Here's an idea, and it may be just crazy talk: Help anyone who needs it. Man, woman, feminist, effete, straight, gay, giant, midget, anyone. If you see a woman getting raped, don't stand there a moment, trying to determine if her choice of pants rather than a skirt is a sign of her personal politics - do something, dummy! If you see a guy being robbed and beaten down in alley, don't pause to wonder, "If I go and help him, will he consider it a slur against his masculinity?" Do something, dummy! If you see someone struggling with an armload of packages so tall that you can't even tell if it's a man or a woman, just open the damn door already, because the person obviously doesn't have a free hand to do it for him/herself.

I'm a capable person. I'm fairly tall, as women go, and my build is definitely more of a Kate Winslet than a Kate Bosworth. I can lift heavy things, solve moderately difficult math problems, drive stick, and handle a samurai sword with reasonable competency. I live alone, walk at night on occasion, and feel fairly safe doing so. Yes, I could, for the sake of those Manly Men who want women to fit their dictates for appropriate femininity, choose to live at home, or I could have married young so that I would have a protector around. But why should I be expected to give up my sense of self-reliance just so that they don't get all teeny-peeny at the thought of an independent woman? And why should that sense of self-reliance make me any less worthy of help than a man in a similar situation?

Shaunti cites, as a sign of men's natural instinct to protect they women, the "women and children first" rule on the Titanic. Sure, only 20 percent of the men survived, as opposed to nearly 70 percent of the women.
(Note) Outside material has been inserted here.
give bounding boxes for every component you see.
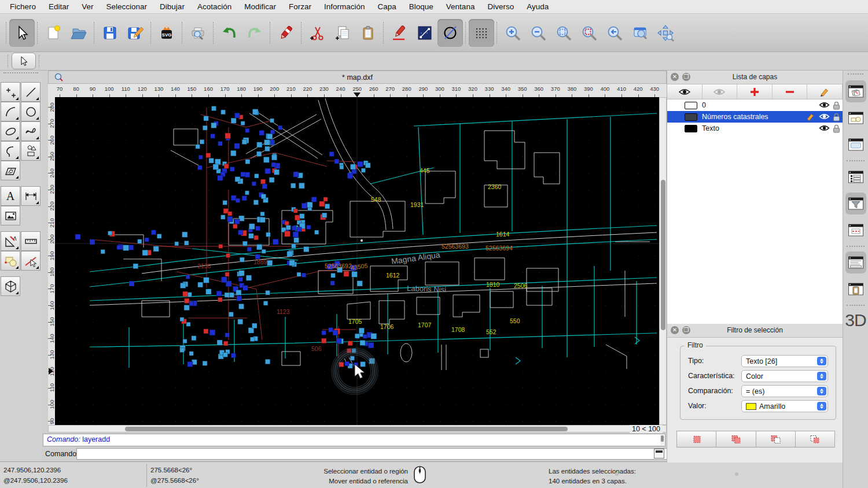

But the survivors were making it out in half-full lifeboats full of rich people, whereas three-quarters of the folks in third class were Jackcicles. I'm sure they would have appreciated some "natural protective instincts" as they watched the rich people float away (which they wouldn't have done, obviously, because they were dead already).

I would never expect help from anyone, man or woman, but I always appreciate the offer. If someone says, "Let me get that for you," and I can get it myself, I'll usually say, "Oh, thanks, but I've got it." When someone holds a door for me, I don't mind, because I generally hold doors for other people. It's the polite alternative to letting it slam closed and break their nose. It has nothing to do with who's bigger or stronger; it's simply a matter of being polite and everyone doing what they can to look out for everyone else.

Here's the solution to this entire mess: Men, please, please, pleasepleasepleaseplease develop a sense of masculinity independent of the corresponding femininity of the people around you. Seriously, it has to stop. If your fragile man-ego depends on some little girlie-girl cooing around to make you feel like a big swinger or some MGD-fueled bar brawl, you will spend your entire life pretending to be a man. Or, alternately, a two-term president of the United States.